Adaptation in English

  • Empirical estimates of adaptation: the chance of two noriegas is closer to p/2 than p^2
  • The title noriega is the name of a politician. Kind of like “Kennedy.”
  • When the probability of a word appearing is p, we tend to think that the probability of it appearing twice is p
  • But in reality, once a word appears, it appears with high frequency.

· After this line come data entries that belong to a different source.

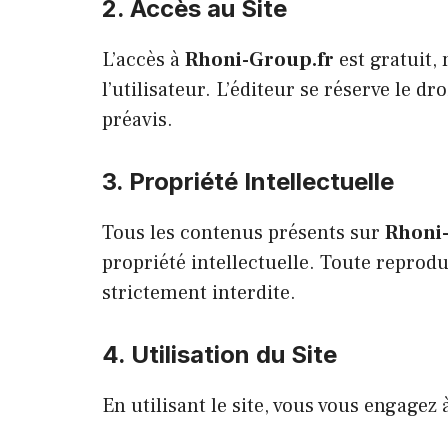
2. Accès au Site
L’accès à
Rhoni-Group.fr
est gratuit,
l’utilisateur. L’éditeur se réserve le d
préavis.
3. Propriété Intellectuelle
Tous les contenus présents sur
Rhoni
propriété intellectuelle. Toute reprodu
strictement interdite.
4. Utilisation du Site
En utilisant le site, vous vous engagez à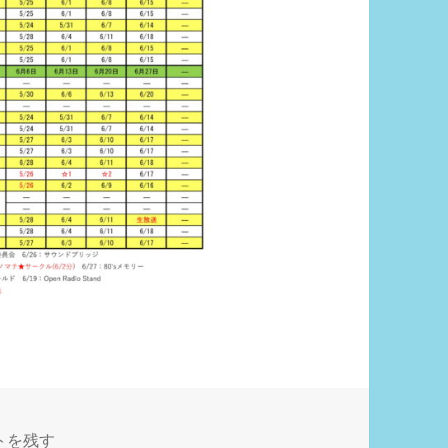
再放送スケジュール2 に
トを残す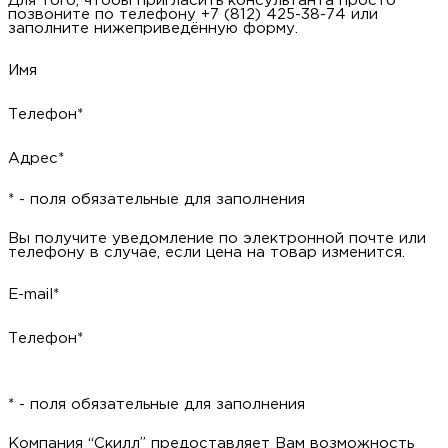
Для того, чтобы пригласить консультанта просто
позвоните по телефону +7 (812) 425-38-74 или
заполните нижеприведённую форму.
Имя
Телефон*
Адрес*
* - поля обязательные для заполнения
Вы получите уведомление по электронной почте или
телефону в случае, если цена на товар изменится.
E-mail*
Телефон*
* - поля обязательные для заполнения
Компания “Скилл” предоставляет Вам возможность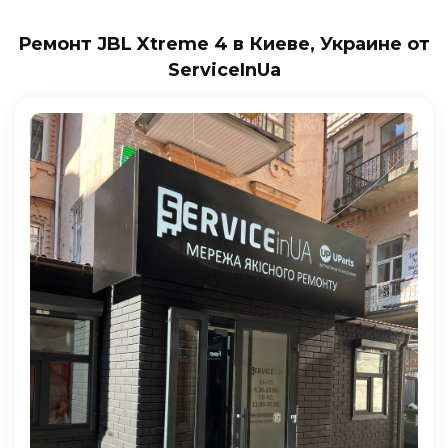
Ремонт JBL Xtreme 4 в Киеве, Украине от
ServiceInUa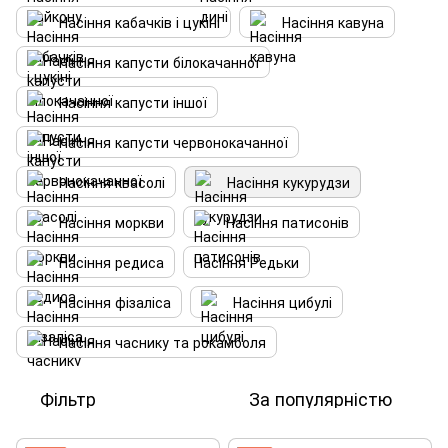
Насіння кабачків і цукіні
Насіння кавуна
Насіння капусти білокачанної
Насіння капусти іншої
Насіння капусти червонокачанної
Насіння квасолі
Насіння кукурудзи
Насіння моркви
Насіння патисонів
Насіння редиса
Насіння Редьки
Насіння фізаліса
Насіння цибулі
Насіння часнику та рокамболя
Фільтр
За популярністю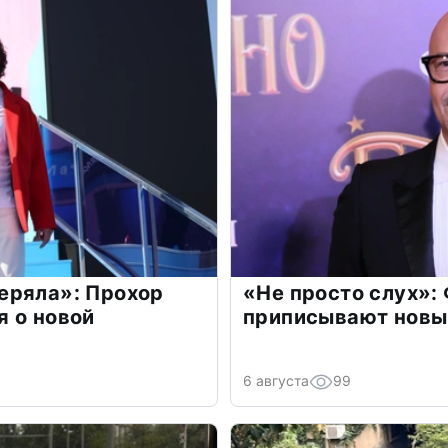
еряла»: Прохор
«Не просто слух»:
 о новой
приписывают новы
6 августа
99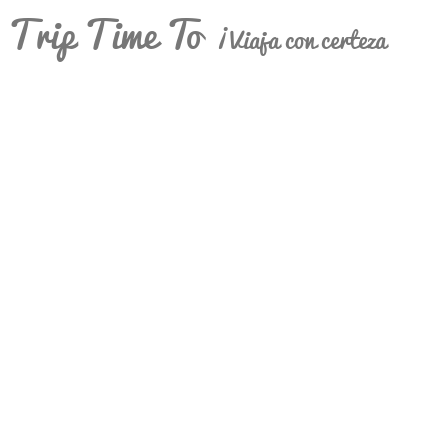
Trip Time To
¡Viaja con certeza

  • How high a frequency is this?
  • Surprisingly, the conditional probability of appearing k+1 times with k occurrences is,
    • Not depending on the probability of one occurrence .
    • image
  • Comparing words with the same probability of occurrence, Kennedy, for example, shows a higher concentration of occurrence than except.
    • image
    • Based on what we’re talking about here, it seems like that kind of distribution for word distribution alone, and for keywords, it’s on the upper end of the scale. I would like to compare the distribution of words with the distribution of keywords.
    • Conversely, for any given string, DF2/ DF is an indicator of “keywordiness” independent of its frequency of occurrence

This page is auto-translated from /nishio/出現集中 using DeepL. If you looks something interesting but the auto-translated English is not good enough to understand it, feel free to let me know at @nishio_en. I’m very happy to spread my thought to non-Japanese readers.